I’m not sure there are many folks on this forum who have a similar setup, plus it’s really a support question for Windows rather than for Syncthing (or even Docker).
However, if you could provide more details…
- Syncthing is running natively on Windows and also in a Docker container?
- Which WSL? (There are two distinct generations that take different approaches for running Linux applications. I’m pretty certain which one it is, but just to confirm.)
- Any other details that might be relevant.
Yes your 100% right maybe more docker if anyting since trying to figure out to mount via Docker. Yes using linuxserver/syncthing for docker. latest wsl2 Maybe Docker forms would be better but decided to give a try here first. Since its not relly a windows thing more docker. Like how to mount a physical device in docker.
So the drive you want to use is already accessible inside the virtual machine?
Did you install/set up the virtual machine and then install Docker in it, or did you use Docker Desktop for Windows?
its not in a vm. Have windows native running docker desktop. The drive shows olny in Windows Explorer but not in docker. So I can’t use for syncthing. So need to mount it somehow in Docker. That’s the issue I am trying to figure out.
Microsoft WSL 2 sits on top of slimmed down Hyper-V, and the last time I checked the guest OS was Ubuntu Linux.
Docker Desktop requires either WSL 2 or the full Hyper-V so that it can run a Linux virtual machine to host Docker Engine because Docker Engine requires a process isolation system called cgroups that is a feature of the Linux kernel.
The linuxserver/syncthing
container is a mini-Linux system, so Syncthing, the system libraries and all of the other dependencies inside the container are all compiled for Linux.
Even if instead of a Linux container it was a Windows container with Syncthing, it would still be a virtual machine.

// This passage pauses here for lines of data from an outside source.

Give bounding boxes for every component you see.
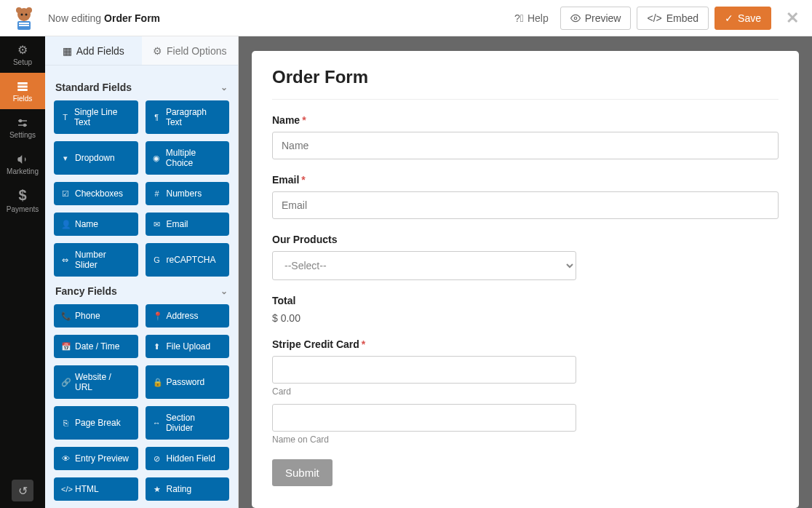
- svg-rect-10: [17, 85, 28, 87]
- sidebar-item-payments[interactable]: $ Payments: [0, 182, 45, 218]
- left-sidebar: ⚙ Setup Fields Settings Marketing $ Paym…: [0, 36, 45, 508]
- field-phone[interactable]: 📞Phone: [54, 304, 138, 328]
- field-password[interactable]: 🔒Password: [146, 365, 230, 399]
- name-on-card-sublabel: Name on Card: [272, 434, 779, 445]
- field-rating[interactable]: ★Rating: [146, 477, 230, 501]
- field-name[interactable]: 👤Name: [54, 213, 138, 236]
- history-button[interactable]: ↺: [12, 480, 33, 501]
- products-label: Our Products: [272, 234, 779, 245]
- logo: [9, 3, 39, 33]
- eye-icon: 👁: [61, 454, 70, 463]
- fields-panel: ▦Add Fields ⚙Field Options Standard Fiel…: [45, 36, 239, 508]
- editing-title: Now editing Order Form: [48, 12, 509, 24]
- user-icon: 👤: [61, 220, 70, 229]
- svg-point-7: [25, 13, 28, 15]
- total-value: $ 0.00: [272, 312, 779, 324]
- link-icon: 🔗: [61, 378, 70, 387]
- section-fancy-fields[interactable]: Fancy Fields ⌄: [54, 277, 229, 304]
- field-multiple-choice[interactable]: ◉Multiple Choice: [146, 141, 230, 175]
- form-title: Order Form: [272, 67, 779, 100]
- eye-icon: [570, 13, 581, 23]
- field-entry-preview[interactable]: 👁Entry Preview: [54, 447, 138, 470]
- email-input[interactable]: [272, 191, 779, 219]
- code-icon: </>: [647, 12, 661, 24]
- svg-point-14: [20, 119, 22, 122]
- svg-rect-9: [17, 82, 28, 84]
- svg-rect-5: [19, 25, 29, 26]
- field-checkboxes[interactable]: ☑Checkboxes: [54, 182, 138, 205]
- svg-point-1: [16, 7, 22, 13]
- total-label: Total: [272, 295, 779, 306]
- form-field-products[interactable]: Our Products --Select--: [272, 234, 779, 280]
- phone-icon: 📞: [61, 311, 70, 321]
- checkbox-icon: ☑: [61, 189, 70, 199]
- save-button[interactable]: ✓Save: [715, 7, 771, 30]
- code-icon: </>: [61, 485, 70, 493]
- sidebar-item-settings[interactable]: Settings: [0, 109, 45, 146]
- dropdown-icon: ▾: [61, 154, 70, 163]
- field-numbers[interactable]: #Numbers: [146, 182, 230, 205]
- svg-point-2: [26, 7, 32, 13]
- field-hidden-field[interactable]: ⊘Hidden Field: [146, 447, 230, 470]
- slider-icon: ⇔: [61, 255, 70, 265]
- svg-rect-11: [17, 89, 28, 91]
- radio-icon: ◉: [153, 154, 161, 163]
- name-input[interactable]: [272, 132, 779, 159]
- submit-button[interactable]: Submit: [272, 459, 333, 486]
- sidebar-item-marketing[interactable]: Marketing: [0, 146, 45, 182]
- field-section-divider[interactable]: ↔Section Divider: [146, 406, 230, 440]
- form-canvas: Order Form Name* Email* Our Products --S…: [239, 36, 812, 508]
- top-bar: Now editing Order Form ?⃝Help Preview </…: [0, 0, 812, 36]
- field-single-line-text[interactable]: TSingle Line Text: [54, 100, 138, 134]
- field-number-slider[interactable]: ⇔Number Slider: [54, 243, 138, 277]
- chevron-down-icon: ⌄: [220, 286, 228, 296]
- name-label: Name*: [272, 114, 779, 126]
- text-icon: T: [61, 113, 69, 122]
- close-button[interactable]: ✕: [777, 9, 803, 28]
- svg-point-8: [574, 17, 577, 20]
- check-icon: ✓: [725, 12, 733, 24]
- form-field-email[interactable]: Email*: [272, 174, 779, 219]
- field-recaptcha[interactable]: GreCAPTCHA: [146, 243, 230, 277]
- undo-icon: ↺: [18, 484, 28, 498]
- megaphone-icon: [16, 153, 29, 166]
- chevron-down-icon: ⌄: [220, 82, 228, 92]
- field-address[interactable]: 📍Address: [146, 304, 230, 328]
- field-website-url[interactable]: 🔗Website / URL: [54, 365, 138, 399]
- email-label: Email*: [272, 174, 779, 186]
- card-input[interactable]: [272, 356, 576, 384]
- envelope-icon: ✉: [153, 220, 162, 229]
- preview-button[interactable]: Preview: [560, 7, 632, 30]
- calendar-icon: 📅: [61, 342, 70, 352]
- form-field-total: Total $ 0.00: [272, 295, 779, 324]
- hash-icon: #: [153, 189, 162, 198]
- divider-icon: ↔: [153, 418, 161, 427]
- form-preview: Order Form Name* Email* Our Products --S…: [252, 51, 799, 508]
- field-dropdown[interactable]: ▾Dropdown: [54, 141, 138, 175]
- field-email[interactable]: ✉Email: [146, 213, 230, 236]
- section-standard-fields[interactable]: Standard Fields ⌄: [54, 73, 229, 100]
- field-html[interactable]: </>HTML: [54, 477, 138, 501]
- form-name: Order Form: [104, 12, 160, 24]
- field-page-break[interactable]: ⎘Page Break: [54, 406, 138, 440]
- pin-icon: 📍: [153, 311, 162, 321]
- form-field-name[interactable]: Name*: [272, 114, 779, 159]
- card-sublabel: Card: [272, 386, 779, 397]
- field-date-time[interactable]: 📅Date / Time: [54, 335, 138, 358]
- form-field-stripe[interactable]: Stripe Credit Card* Card Name on Card: [272, 338, 779, 445]
- tab-add-fields[interactable]: ▦Add Fields: [45, 36, 142, 65]
- svg-point-6: [21, 13, 23, 15]
- field-paragraph-text[interactable]: ¶Paragraph Text: [146, 100, 230, 134]
- dollar-icon: $: [18, 187, 26, 204]
- sidebar-item-setup[interactable]: ⚙ Setup: [0, 36, 45, 73]
- page-icon: ⎘: [61, 418, 70, 427]
- tab-field-options[interactable]: ⚙Field Options: [142, 36, 239, 65]
- upload-icon: ⬆: [153, 342, 162, 352]
- products-select[interactable]: --Select--: [272, 251, 576, 280]
- embed-button[interactable]: </>Embed: [637, 7, 709, 30]
- sidebar-item-fields[interactable]: Fields: [0, 73, 45, 109]
- name-on-card-input[interactable]: [272, 404, 576, 432]
- grid-icon: [16, 80, 29, 93]
- help-link[interactable]: ?⃝Help: [509, 12, 554, 24]
- field-file-upload[interactable]: ⬆File Upload: [146, 335, 230, 358]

From Syncthing’s perspective, your physical drive is on a different computer (because Syncthing is inside a virtual machine), so the storage volume must first be mapped to the container: https://docs.docker.com/storage/volumes/
Thanks @gadget for your help. With the help of ChatGPT and using some brains I figured it out. I read the docs and it was useless. I asked in the Docker community, but I didn’t receive a response. Chatgpt told me old stuff but after some back and forth and loads of testing i got it. I’m not sure if it’s related, but it instructed me to mount the drive in WSL2 using ‘mnt’ and then I should be able to access it. However, it only functioned successfully on WSL and not within Docker.
Solution
When using Docker desktop to make a new container from an image, it gives you the option to mount a path. Well, if you choose the drive and path in the container, it mounts it to that path in the container. The same applies to any folder in windows… The only caveat is that if the drives disconnect while it’s running, it needs to be restarted.
Might also have to mount the drive to WSL using the following code in WSL terminal. Only use it if it does not work.
sudo mkdir /mnt/d
sudo mount -t drvfs D: /mnt/d
D referring to the drive, so if you’re using a different letter swap it for the one you’re trying to use.
UPDATE
You have to mount it using the above command. To change the letter from D to another change the D: and the last d to whatever drive letter.